The tautomer structure describes the properties of one tautomeric form. There are three designators that may be used within a tautomer structure: name:, probability:, and pattern:.

The name: designator provides a label for the tautomer but does not otherwise affect processing.

The probability: designator is used to assign a probability or fractional population of this tautomer within this tautomeric set. In many cases, reliable information on the probability of various tautomeric forms is not available and the values entered in the database are simply educated guesses.

The pattern: designator is followed by a contiguous SMARTS-like pattern. A difference between this pattern and a normal SMARTS pattern is that explicit single “–” and double “=” bond designators are used to make the corresponding Lewis structures clear. In addition, these patterns may include references to previously defined groups via the $group_name mechanism. Information on SMARTS patterns is provided on the web page: http://www.daylight.com/learn. The SMARTS-like pattern is used to detect the corresponding groups of molecules in the input structures and to permit the tautomerization facility to understand how the bonding patterns (Lewis structures) differ between tautomers so that they may be interconverted. For heavy atoms that are expected to carry a formal charge it is advisable to include the charge in the SMARTS pattern.
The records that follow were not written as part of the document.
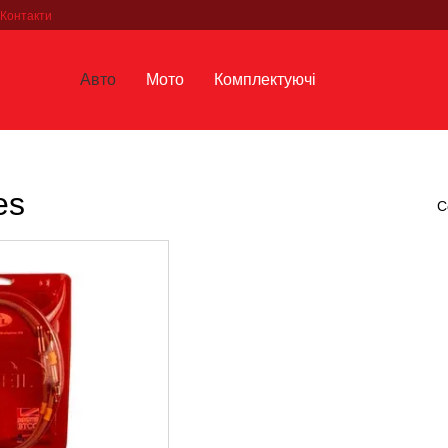
Контакти
Авто
Мото
Комплектуючі
es
С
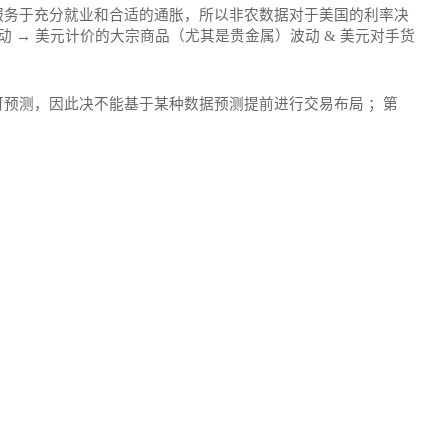
服务于充分就业和合适的通胀，所以非农数据对于美国的利率决
 → 美元计价的大宗商品（尤其是贵金属）波动 & 美元对手货
预测，因此决不能基于某种数据预测提前进行交易布局 ；第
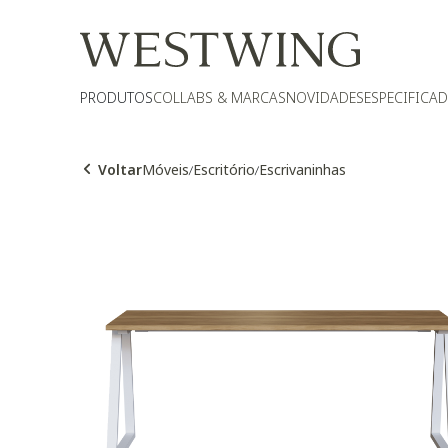
PRODUTOS
COLLABS & MARCAS
NOVIDADES
ESPECIFICA
Voltar
Móveis
Escritório
Escrivaninhas
/
/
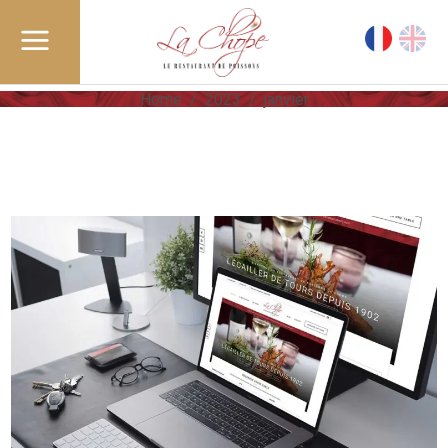
Home
/
2023
/
janvier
To ensure that the SMARTS patterns are properly interpreted by Epik Classic, the following restrictions must be applied:

The SMARTS patterns for all tautomers within a tautomer set include the same list of non-hydrogen atoms in the same order.
All SMARTS patterns must explicitly designate the hydrogens that shift positions in any tautomer within a tautomer set with a -[#1] pattern.
All SMARTS patterns within a tautomer set must contain the same number of explicitly designated mobile hydrogen atoms.
In both non-aromatic and aromatic portions of the SMARTS pattern, bond orders that change between single and double in any tautomer must be explicitly specified in the SMARTS patterns for all tautomers in a tautomer set.
In portions of molecules that must be represented by aromatic atom types (e.g., c and n), only changes in the bond orders of bonds involving n atoms in the corresponding Lewis structures are supported. If such a bond changes order in any tautomer in a tautomer set, it must be represented as ‘:’ in all the tautomers. See the guanosine tautomer set in the example above.
Recursive SMARTS patterns are not supported.
SMARTS patterns within the same tautomer set must all specify the same overall formal charge.

The database provided with this release contains templates for keto-enol tautomers and their sulfur analogues, imine-enamine tautomers, histidine-like tautomers, tautomers of DNA and RNA bases, and a large number of common heteroaromatic rings containing C, S, O, and N.